The latter assertion was intended to obviate an apprehension very generally entertained, and too sufficiently grounded, that the New Testament would be sacrificed to the gratification of the great editor's slashing" propensities. Indeed, in the very section of Phileleutherus's letter which had suggested to Dr. Hare the peculiar fitness of Bentley for theological criticism, there are some conjectures which, however happy, are certainly bold, considering the field on which they are exercised. Had Bentley indulged his genius on this occasion, perfect as was his adaptation for the work, and brilliant as was the character of his conjectures, every sober Christian would have deprecated intrusting the title-deeds of his heavenly inheritance to one who was thus disqualified. But when we consider the pledge which is here exhibited, it is impossible not to regret that a scheme of such transcendant utility should have been abandoned for objects every way inferior, and some derogatory both to the literary and moral reputation of the projector. That the work would have been conducted with a stoical indifference to conjecture, we may conclude from Bentley's reply to a well intended writer, who solicited him not to omit the disputed verse, 1 John v. 7. He says,


Now in this work I indulge nothing to any conjecture, not even in a letter, but proceed solely upon authority of copies and Fathers of that age. And what will be the event about the said verse of John, I myself know not yet; having not used all the old copies that I have information of.

But by this you see, that in my proposed work, the fate of that verse will be a mere question of fact. You endeavour to prove (and that's all you aspire to) that it may have been writ by the Apostle, being consonant to his other doctrine. This I concede to you: and if the fourth century knew that text, let it come in, in God's name: but if that age did not know it, then Arianism in its height was beat down, without the help of that verse: and let the fact prove as it will, the doctrine is unshaken.-P. 349.
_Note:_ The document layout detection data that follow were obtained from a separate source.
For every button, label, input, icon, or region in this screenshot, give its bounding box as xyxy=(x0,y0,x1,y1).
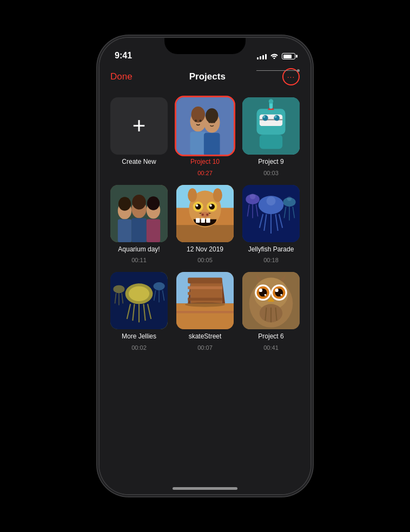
list-item[interactable]: More Jellies 00:02 xyxy=(110,272,168,351)
svg-rect-98 xyxy=(188,287,222,289)
list-item[interactable]: + Create New xyxy=(110,97,168,176)
svg-point-56 xyxy=(202,214,204,216)
project-name: Jellyfish Parade xyxy=(248,245,294,254)
svg-point-35 xyxy=(118,197,131,210)
svg-rect-95 xyxy=(188,278,222,284)
thumb-inner xyxy=(242,97,300,155)
svg-rect-100 xyxy=(188,298,222,301)
svg-rect-40 xyxy=(176,225,234,242)
svg-point-6 xyxy=(206,108,218,123)
svg-point-10 xyxy=(213,121,215,123)
project-duration: 00:41 xyxy=(263,344,279,351)
svg-rect-102 xyxy=(176,311,234,313)
signal-bar-2 xyxy=(260,56,261,59)
svg-rect-34 xyxy=(147,219,160,242)
svg-rect-53 xyxy=(201,218,205,222)
project-name: Project 6 xyxy=(258,332,283,341)
skate-street-thumbnail[interactable] xyxy=(176,272,234,329)
svg-point-116 xyxy=(264,294,266,296)
svg-point-114 xyxy=(259,289,262,292)
svg-point-26 xyxy=(274,116,276,118)
thumb-inner xyxy=(242,185,300,242)
screen: 9:41 Done Proj xyxy=(100,38,310,494)
thumb-inner xyxy=(110,185,168,242)
svg-rect-52 xyxy=(196,218,200,222)
signal-bar-1 xyxy=(257,57,259,59)
ellipsis-icon: ··· xyxy=(287,73,295,81)
phone-frame: 9:41 Done Proj xyxy=(100,38,310,494)
status-icons xyxy=(257,52,295,62)
svg-point-7 xyxy=(195,119,197,122)
project-6-thumbnail[interactable] xyxy=(242,272,300,329)
thumb-inner xyxy=(242,272,300,329)
svg-point-47 xyxy=(209,204,215,210)
list-item[interactable]: 12 Nov 2019 00:05 xyxy=(176,185,234,264)
wifi-icon xyxy=(270,52,279,61)
list-item[interactable]: skateStreet 00:07 xyxy=(176,272,234,351)
create-new-thumbnail[interactable]: + xyxy=(110,97,168,155)
thumb-inner xyxy=(176,185,234,242)
thumb-inner xyxy=(110,272,168,329)
svg-rect-4 xyxy=(204,133,220,155)
project-duration: 00:05 xyxy=(197,257,213,263)
notch xyxy=(164,38,246,54)
done-button[interactable]: Done xyxy=(110,71,133,82)
svg-point-9 xyxy=(208,121,210,123)
project-10-thumbnail[interactable] xyxy=(176,97,234,155)
jellyfish-thumbnail[interactable] xyxy=(242,185,300,242)
thumb-inner xyxy=(176,272,234,329)
create-new-thumb-inner: + xyxy=(110,97,168,155)
project-duration: 00:27 xyxy=(197,170,213,176)
project-name: More Jellies xyxy=(122,332,156,341)
project-name: Project 10 xyxy=(190,158,220,167)
battery-fill xyxy=(283,55,292,58)
svg-point-48 xyxy=(196,204,198,207)
plus-icon: + xyxy=(133,115,146,137)
project-name: Create New xyxy=(122,158,156,167)
svg-point-115 xyxy=(275,289,278,292)
list-item[interactable]: Project 10 00:27 xyxy=(176,97,234,176)
camel-thumbnail[interactable] xyxy=(176,185,234,242)
svg-point-73 xyxy=(267,196,276,205)
svg-point-117 xyxy=(280,294,282,296)
signal-bar-4 xyxy=(265,54,267,59)
svg-point-24 xyxy=(274,115,280,121)
svg-rect-99 xyxy=(188,292,222,295)
svg-point-5 xyxy=(191,107,205,123)
svg-point-74 xyxy=(250,193,256,199)
list-item[interactable]: Project 6 00:41 xyxy=(242,272,300,351)
svg-point-37 xyxy=(147,196,160,210)
svg-point-49 xyxy=(209,204,211,207)
more-jellies-thumbnail[interactable] xyxy=(110,272,168,329)
svg-rect-32 xyxy=(118,219,131,242)
project-9-thumbnail[interactable] xyxy=(242,97,300,155)
page-title: Projects xyxy=(189,71,226,82)
nav-bar: Done Projects ··· xyxy=(100,62,310,92)
svg-point-23 xyxy=(262,115,268,121)
list-item[interactable]: Jellyfish Parade 00:18 xyxy=(242,185,300,264)
svg-point-75 xyxy=(287,196,292,201)
project-duration: 00:03 xyxy=(263,170,279,176)
svg-rect-93 xyxy=(176,303,234,329)
aquarium-thumbnail[interactable] xyxy=(110,185,168,242)
svg-rect-33 xyxy=(131,218,147,242)
home-indicator[interactable] xyxy=(173,487,237,490)
svg-rect-3 xyxy=(190,132,206,155)
callout-line xyxy=(256,70,300,71)
project-duration: 00:02 xyxy=(131,344,147,351)
status-time: 9:41 xyxy=(115,51,132,62)
project-name: skateStreet xyxy=(189,332,222,341)
svg-point-78 xyxy=(129,287,149,302)
projects-grid: + Create New xyxy=(100,92,310,494)
project-name: Project 9 xyxy=(258,158,283,167)
list-item[interactable]: Project 9 00:03 xyxy=(242,97,300,176)
svg-point-36 xyxy=(132,195,146,210)
svg-point-42 xyxy=(188,188,197,202)
svg-point-57 xyxy=(206,214,208,216)
svg-point-43 xyxy=(213,188,222,202)
svg-point-25 xyxy=(263,116,265,118)
svg-point-88 xyxy=(154,282,165,290)
list-item[interactable]: Aquarium day! 00:11 xyxy=(110,185,168,264)
svg-point-46 xyxy=(195,204,201,210)
svg-point-21 xyxy=(269,99,273,103)
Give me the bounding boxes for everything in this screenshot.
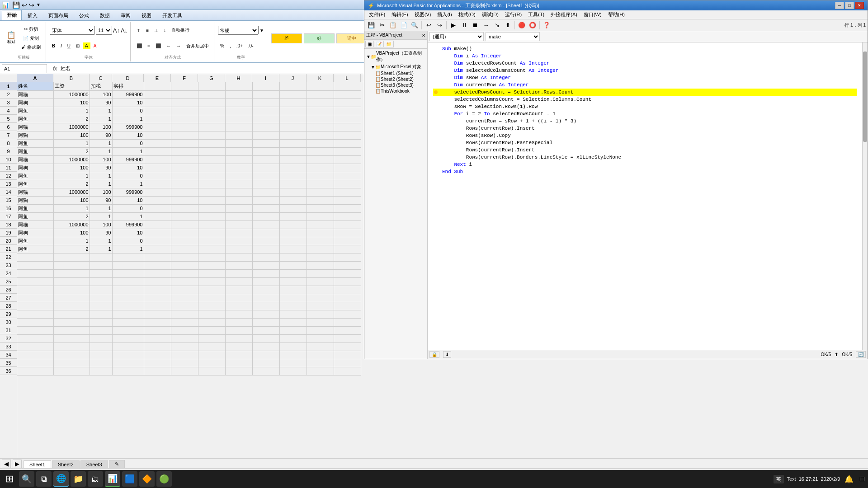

Finding the public mind interested in the question, Bentley chose the litigated verse for the subject of his prælection, or probationary lecture, previous to his admission to the Regius Professorship of Divinity in 1717. Of this Bishop Monk says,

The composition excited great sensation at the time and long afterwards: it was preserved in manuscript, and perused by some scholars little more than forty years ago. I hope and believe that it is still in existence, and may ere long be brought to light: but all my endeavours to trace it have hitherto been ineffectual. It has, however, been in my power to collect such testimony respecting its contents, as must put an end to all the doubts which have been started relative to Bentley's judgment upon the controverted text.-P. 348.

The substance of this testimony is that Bentley rejected the text. The controversy has been enlarged since, but generally with the same result. We may suggest, however, that we ought to await the collation of many more MSS. before pronouncing a decided opinion.